My PDF experience this year was bittersweet. I had a lot of fun, but I also suffered a lot from social anxiety. This guy I just met was good looking or seemed like he might have a problem with me (or worse yet, both), and so I'd sit in the corner and feel sorry for myself. After the event I mentioned it to my wonderful campmates from Barrel of Fun, and many of them said they'd experienced the same kind of self doubt as I had. Something about that was so reassuring that my social anxiety has all but disappeared since then.
Doing Crucible and Deathcon at the same time was a huge part of this too. I always come back from DR with great ideas, I think because I get to bounce off so many creative people there and we all cross-pollinate each other's unconscious minds. But the amount of great ideas coming off that weekend wasn't twice but more like three or four times normal.
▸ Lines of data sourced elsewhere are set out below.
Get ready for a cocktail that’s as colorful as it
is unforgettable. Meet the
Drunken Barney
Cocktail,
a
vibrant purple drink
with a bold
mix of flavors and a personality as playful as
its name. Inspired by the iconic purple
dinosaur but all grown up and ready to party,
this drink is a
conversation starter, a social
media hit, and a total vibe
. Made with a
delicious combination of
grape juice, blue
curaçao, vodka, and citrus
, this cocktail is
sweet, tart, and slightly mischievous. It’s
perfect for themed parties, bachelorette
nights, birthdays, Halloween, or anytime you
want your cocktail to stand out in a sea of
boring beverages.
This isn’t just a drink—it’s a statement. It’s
And while it's trickled from sudden bursts of insight to more of an on-demand kind of thing, that fountain of ideas hasn't turned off completely. I think as long as I tend it and drink from it regularly, it never will.
I've lost most of my will to watch hours of TV or to overeat. I'd much rather read or write something, most of the time, and when I do watch TV it's usually something interesting rather than something diverting. I've already had enough entertaining television to last a lifetime. I've also been having a much easier time with my temper because now I have perspective about what matters and what doesn't. What matters is what allows me to express myself and what doesn't, what helps people and what doesn't. But that leaves a whole lot of things I can just avoid worrying about. I do keep having to remind myself that money is not one of these things, because my day job now seems like an annoyance getting in the way of my real work. I always knew it was that way, but until recently I had no idea how to make self-employment as a writer actually feasible.